### WHAT YOU SHOULD DO
Check each line of the material below for "Avowed" and copy those where it appears.

### LISTED ENTRIES

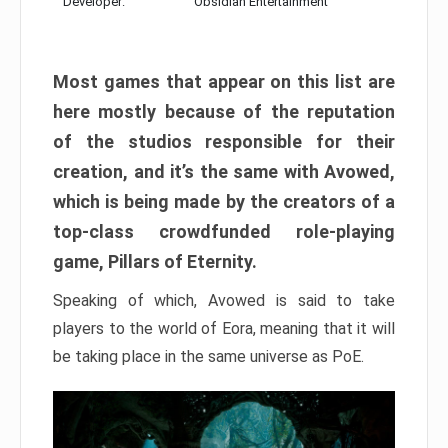
Developer:
Obsidian Entertainment
Most games that appear on this list are
here mostly because of the reputation
of the studios responsible for their
creation, and it’s the same with Avowed,
which is being made by the creators of a
top-class crowdfunded role-playing
game, Pillars of Eternity.
Speaking of which, Avowed is said to take
players to the world of Eora, meaning that it will
be taking place in the same universe as PoE.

### RESPONSE BELOW
creation, and it’s the same with Avowed,
Speaking of which, Avowed is said to take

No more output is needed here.